ISOcat in daily life
possible uses of a large repository of widely used linguistic concepts
LREC 2012 tutorial

This ISOcat tutorial will take place at the morning (9:00 - 13:00) of Monday 21 May 2012 at LREC 2012 in Istanbul.

News

UPDATE: The presentations and exercises/answers are now linked from the tutorial agenda. Thanks to all participants for a tutorial with lively discussions!

Reminder: Register before Sunday 20 May at www.isocat.org (you’ll need your credentials to login to the ISOcat “testbed”)
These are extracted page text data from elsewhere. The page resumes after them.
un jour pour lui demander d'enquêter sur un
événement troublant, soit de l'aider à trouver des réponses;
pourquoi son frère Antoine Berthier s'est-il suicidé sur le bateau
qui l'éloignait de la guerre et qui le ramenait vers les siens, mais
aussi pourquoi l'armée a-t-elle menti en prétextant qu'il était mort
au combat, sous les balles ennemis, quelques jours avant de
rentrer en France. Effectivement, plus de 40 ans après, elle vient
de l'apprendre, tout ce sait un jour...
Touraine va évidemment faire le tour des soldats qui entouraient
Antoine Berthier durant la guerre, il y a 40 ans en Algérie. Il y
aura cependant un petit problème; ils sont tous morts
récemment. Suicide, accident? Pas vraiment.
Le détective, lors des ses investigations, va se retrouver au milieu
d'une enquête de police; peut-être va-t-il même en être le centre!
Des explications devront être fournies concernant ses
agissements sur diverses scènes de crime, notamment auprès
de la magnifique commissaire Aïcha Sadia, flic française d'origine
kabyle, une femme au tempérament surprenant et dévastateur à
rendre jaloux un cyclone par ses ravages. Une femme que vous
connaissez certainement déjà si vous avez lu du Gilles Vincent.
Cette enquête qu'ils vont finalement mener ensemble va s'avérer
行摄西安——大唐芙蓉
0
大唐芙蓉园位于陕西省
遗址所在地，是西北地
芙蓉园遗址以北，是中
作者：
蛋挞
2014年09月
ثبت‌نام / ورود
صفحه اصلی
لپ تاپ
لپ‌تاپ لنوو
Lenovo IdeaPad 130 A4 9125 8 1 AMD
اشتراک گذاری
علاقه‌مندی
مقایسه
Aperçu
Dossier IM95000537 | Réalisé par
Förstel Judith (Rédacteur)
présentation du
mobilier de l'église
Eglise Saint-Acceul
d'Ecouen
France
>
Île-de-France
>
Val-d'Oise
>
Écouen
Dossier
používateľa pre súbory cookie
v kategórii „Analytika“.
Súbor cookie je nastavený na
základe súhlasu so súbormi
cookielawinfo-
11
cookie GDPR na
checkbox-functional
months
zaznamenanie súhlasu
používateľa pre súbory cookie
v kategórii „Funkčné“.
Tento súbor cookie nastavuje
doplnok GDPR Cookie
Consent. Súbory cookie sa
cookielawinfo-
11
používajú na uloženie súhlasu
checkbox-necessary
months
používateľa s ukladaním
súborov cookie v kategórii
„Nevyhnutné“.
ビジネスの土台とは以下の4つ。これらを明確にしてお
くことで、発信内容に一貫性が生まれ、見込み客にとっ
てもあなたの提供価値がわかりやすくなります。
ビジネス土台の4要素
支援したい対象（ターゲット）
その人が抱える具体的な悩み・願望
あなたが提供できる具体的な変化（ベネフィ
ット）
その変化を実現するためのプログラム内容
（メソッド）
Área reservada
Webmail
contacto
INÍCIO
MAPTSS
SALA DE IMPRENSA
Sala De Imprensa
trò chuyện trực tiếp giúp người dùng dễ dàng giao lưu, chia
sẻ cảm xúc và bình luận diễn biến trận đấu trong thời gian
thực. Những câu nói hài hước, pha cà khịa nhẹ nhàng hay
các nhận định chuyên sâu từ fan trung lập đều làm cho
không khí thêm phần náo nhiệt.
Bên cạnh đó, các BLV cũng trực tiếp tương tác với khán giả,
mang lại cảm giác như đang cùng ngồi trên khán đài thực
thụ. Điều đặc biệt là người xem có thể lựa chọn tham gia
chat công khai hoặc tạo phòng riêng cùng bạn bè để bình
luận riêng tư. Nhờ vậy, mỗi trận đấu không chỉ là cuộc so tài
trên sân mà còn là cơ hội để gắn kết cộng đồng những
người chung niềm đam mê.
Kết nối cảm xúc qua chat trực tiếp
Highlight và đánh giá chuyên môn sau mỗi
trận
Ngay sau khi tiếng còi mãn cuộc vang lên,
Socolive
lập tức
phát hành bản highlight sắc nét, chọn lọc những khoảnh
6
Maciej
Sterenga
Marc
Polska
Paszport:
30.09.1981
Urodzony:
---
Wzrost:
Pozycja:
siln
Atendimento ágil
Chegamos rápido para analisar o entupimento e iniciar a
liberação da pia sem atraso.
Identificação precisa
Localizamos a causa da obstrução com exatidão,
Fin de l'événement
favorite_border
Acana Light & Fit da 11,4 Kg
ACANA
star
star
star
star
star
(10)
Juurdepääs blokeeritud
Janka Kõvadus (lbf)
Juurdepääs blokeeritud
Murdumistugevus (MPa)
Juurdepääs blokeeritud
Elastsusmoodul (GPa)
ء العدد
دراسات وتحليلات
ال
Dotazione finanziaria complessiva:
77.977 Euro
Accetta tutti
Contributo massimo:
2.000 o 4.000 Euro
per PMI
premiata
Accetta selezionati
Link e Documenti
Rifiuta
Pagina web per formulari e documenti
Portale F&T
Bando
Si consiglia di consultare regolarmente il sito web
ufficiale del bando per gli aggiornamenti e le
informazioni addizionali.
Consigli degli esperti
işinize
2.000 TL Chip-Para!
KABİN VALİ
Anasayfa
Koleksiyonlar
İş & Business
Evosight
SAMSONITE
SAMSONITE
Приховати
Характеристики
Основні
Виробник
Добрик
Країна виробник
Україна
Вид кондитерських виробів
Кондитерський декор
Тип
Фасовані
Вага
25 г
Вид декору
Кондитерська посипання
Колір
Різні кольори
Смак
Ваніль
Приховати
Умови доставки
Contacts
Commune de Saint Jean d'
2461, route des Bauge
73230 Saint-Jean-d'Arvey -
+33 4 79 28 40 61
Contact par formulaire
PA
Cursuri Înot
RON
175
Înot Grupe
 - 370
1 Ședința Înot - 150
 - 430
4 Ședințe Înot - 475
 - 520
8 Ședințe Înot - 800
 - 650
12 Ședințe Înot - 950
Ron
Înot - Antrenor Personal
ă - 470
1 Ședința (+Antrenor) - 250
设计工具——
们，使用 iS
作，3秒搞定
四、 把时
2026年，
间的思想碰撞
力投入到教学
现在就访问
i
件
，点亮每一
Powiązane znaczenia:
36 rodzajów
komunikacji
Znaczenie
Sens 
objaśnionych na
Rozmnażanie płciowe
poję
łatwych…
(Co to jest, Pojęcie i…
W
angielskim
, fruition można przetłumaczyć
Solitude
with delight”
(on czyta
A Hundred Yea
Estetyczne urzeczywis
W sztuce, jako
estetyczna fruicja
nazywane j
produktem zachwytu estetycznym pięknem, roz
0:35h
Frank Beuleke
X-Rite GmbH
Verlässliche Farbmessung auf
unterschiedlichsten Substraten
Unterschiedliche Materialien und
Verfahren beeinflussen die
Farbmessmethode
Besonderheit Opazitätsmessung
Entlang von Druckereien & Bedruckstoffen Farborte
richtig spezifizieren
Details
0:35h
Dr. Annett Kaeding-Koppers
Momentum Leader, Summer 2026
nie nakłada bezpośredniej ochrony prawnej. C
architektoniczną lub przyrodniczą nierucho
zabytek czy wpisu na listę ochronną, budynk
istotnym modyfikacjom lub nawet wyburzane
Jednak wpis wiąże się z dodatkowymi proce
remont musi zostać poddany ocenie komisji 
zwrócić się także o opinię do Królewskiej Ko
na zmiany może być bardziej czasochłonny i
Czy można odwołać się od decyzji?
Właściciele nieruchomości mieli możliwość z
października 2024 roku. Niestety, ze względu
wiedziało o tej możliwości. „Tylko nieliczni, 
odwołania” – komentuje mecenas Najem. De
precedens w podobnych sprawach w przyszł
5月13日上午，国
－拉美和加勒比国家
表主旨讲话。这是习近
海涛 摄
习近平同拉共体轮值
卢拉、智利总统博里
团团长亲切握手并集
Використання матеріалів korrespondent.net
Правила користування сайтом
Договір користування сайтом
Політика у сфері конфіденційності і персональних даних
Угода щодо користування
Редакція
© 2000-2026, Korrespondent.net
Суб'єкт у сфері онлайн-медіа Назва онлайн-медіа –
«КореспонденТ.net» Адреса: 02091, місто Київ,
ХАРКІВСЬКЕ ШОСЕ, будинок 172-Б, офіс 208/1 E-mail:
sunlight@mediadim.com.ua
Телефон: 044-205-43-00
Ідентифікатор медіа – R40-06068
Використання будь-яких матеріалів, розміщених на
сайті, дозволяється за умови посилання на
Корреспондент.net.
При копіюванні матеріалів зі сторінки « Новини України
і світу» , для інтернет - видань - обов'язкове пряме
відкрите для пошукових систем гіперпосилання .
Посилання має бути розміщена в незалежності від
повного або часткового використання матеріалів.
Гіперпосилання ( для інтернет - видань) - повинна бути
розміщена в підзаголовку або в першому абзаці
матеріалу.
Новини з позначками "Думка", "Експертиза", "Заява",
Location: Dolmabahçe A, main building first floor, Istanbul Lütfi Kırdar Convention & Exhibition Centre (ICEC), Harbiye 34267, Istanbul, Turkey

Introduction

Language resources are a very valuable asset, whether they come just with metadata, or with one or several types of annotation (PoS, syntax, semantics, ...). Not only now, where they form the basis for new scientific publications, but also in de future when new research might need to reassess previous findings. In order to relate annotation or metadata schemes, for example when comparing two syntactically annotated corpora, when adding a layer of annotation making use of a previous one, or when comparing various instantiations of the 'same' annotation scheme (which may have been adapted over time), one needs information on these schemes, preferably in relation to each other, to be able to perform such a task. ISOcat can be used for such a task, alone or in combination with RELcat and SCHEMAcat. They enable you to specify relations between (parts of) schemes.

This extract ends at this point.